• **TASK GOAL**
Tell how many lines in the records contain the word "مطالعه"; the number alone is the answer.
[INFORMATION GIVEN Boundary: Start]
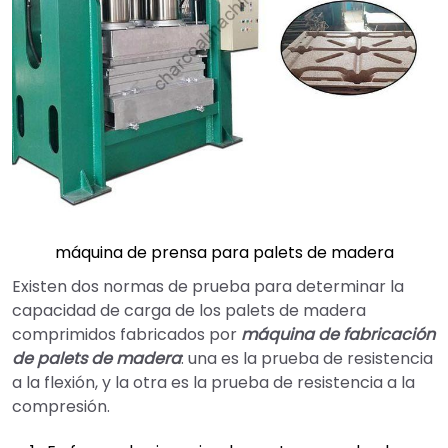
máquina de prensa para palets de madera
Existen dos normas de prueba para determinar la
capacidad de carga de los palets de madera
comprimidos fabricados por
máquina de fabricación
de palets de madera
: una es la prueba de resistencia
a la flexión, y la otra es la prueba de resistencia a la
compresión.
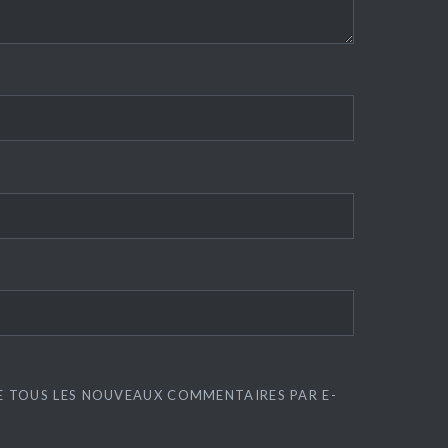
E TOUS LES NOUVEAUX COMMENTAIRES PAR E-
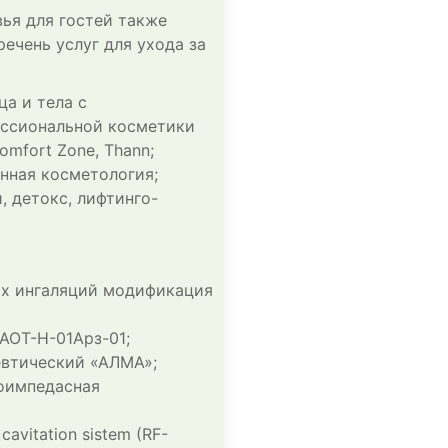
вья для гостей также
ечень услуг для ухода за
а и тела с
ссиональной косметики
Comfort Zone, Thann;
нная косметология;
, детокс, лифтинго-
ых ингаляций модификация
АОТ-Н-01Арз-01;
евтический «АЛМА»;
иоимпедасная
сavitation sistem (RF-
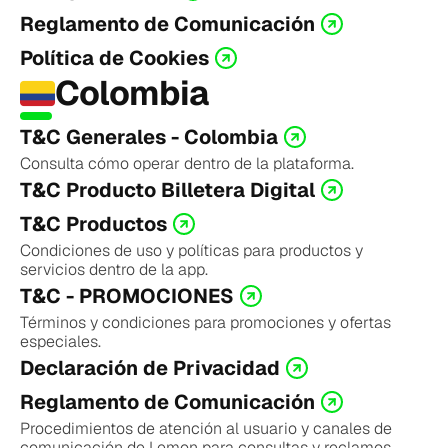
Reglamento de Comunicación
Política de Cookies
Colombia
T&C Generales - Colombia
Consulta cómo operar dentro de la plataforma.
T&C Producto Billetera Digital
T&C Productos
Condiciones de uso y políticas para productos y 
servicios dentro de la app.
T&C - PROMOCIONES
Términos y condiciones para promociones y ofertas 
especiales.
Declaración de Privacidad
Reglamento de Comunicación
Procedimientos de atención al usuario y canales de 
comunicación de Lemon para consultas y reclamos.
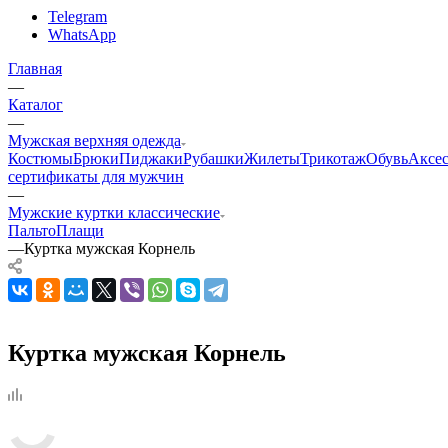
Telegram
WhatsApp
Главная
—
Каталог
—
Мужская верхняя одежда
Костюмы
Брюки
Пиджаки
Рубашки
Жилеты
Трикотаж
Обувь
Аксе
сертификаты для мужчин
—
Мужские куртки классические
Пальто
Плащи
—
Куртка мужская Корнель
Куртка мужская Корнель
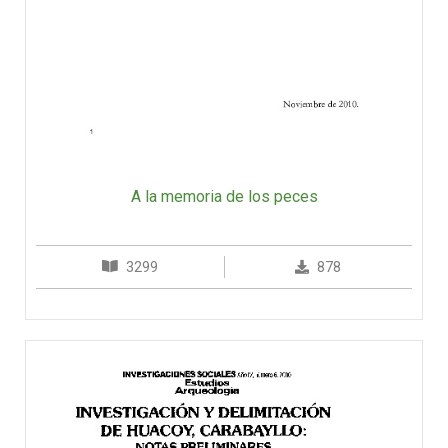
A la memoria de los peces
3299
878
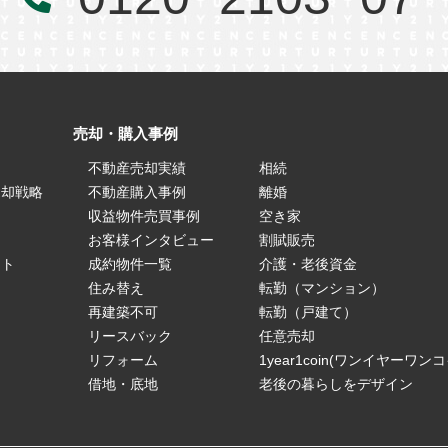
売却・購入事例
不動産売却実績
相続
売却戦略
不動産購入事例
離婚
ス
収益物件売買事例
空き家
お客様インタビュー
割賦販売
ート
成約物件一覧
介護・老後資金
住み替え
転勤（マンション）
再建築不可
転勤（戸建て）
リースバック
任意売却
リフォーム
1year1coin(ワンイヤーワン
借地・底地
老後の暮らしをデザイン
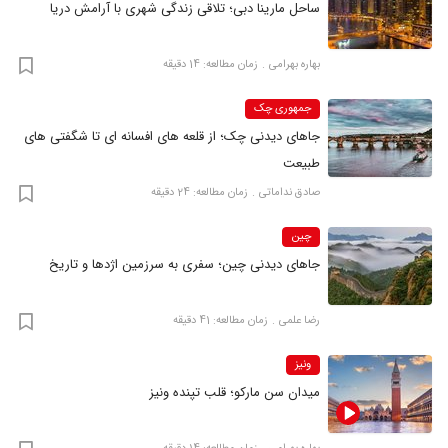
ساحل مارینا دبی؛ تلاقی زندگی شهری با آرامش دریا
بهاره بهرامی
زمان مطالعه: 14 دقیقه
جمهوری چک
جاهای دیدنی چک؛ از قلعه های افسانه ای تا شگفتی های
طبیعت
صادق نداماتی
زمان مطالعه: 24 دقیقه
چین
جاهای دیدنی چین؛ سفری به سرزمین اژدها و تاریخ
رضا علمی
زمان مطالعه: 41 دقیقه
ونیز
میدان سن مارکو؛ قلب تپنده ونیز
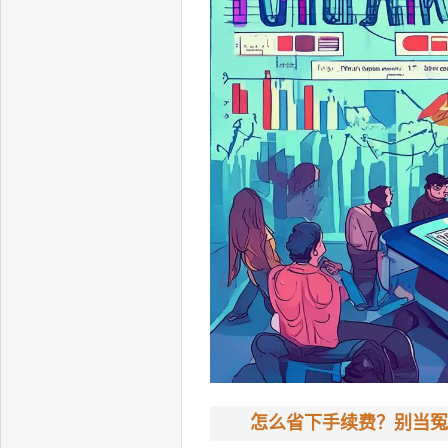
怎么省下手续费？别当冤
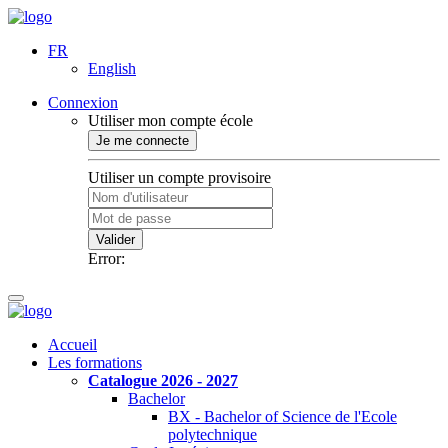
FR
English
Connexion
Utiliser mon compte école
Je me connecte
Utiliser un compte provisoire
Valider
Error:
Accueil
Les formations
Catalogue 2026 - 2027
Bachelor
BX - Bachelor of Science de l'Ecole
polytechnique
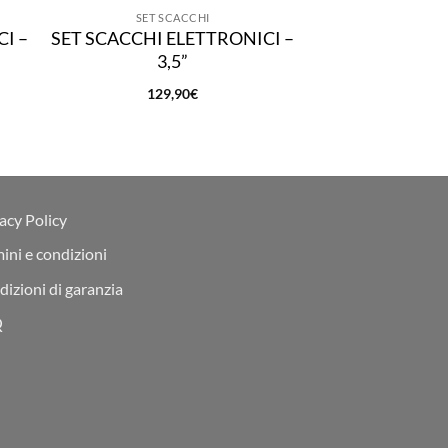
SET SCACCHI
SCACCH
I –
SET SCACCHI ELETTRONICI –
FAZIO EBANO 
3,5”
55M
129,90
€
Valuta
669,
su 5
acy Policy
ini e condizioni
izioni di garanzia
Q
[INFORMATION GIVEN Boundary: End]
• **WRITTEN RESPONSE**
3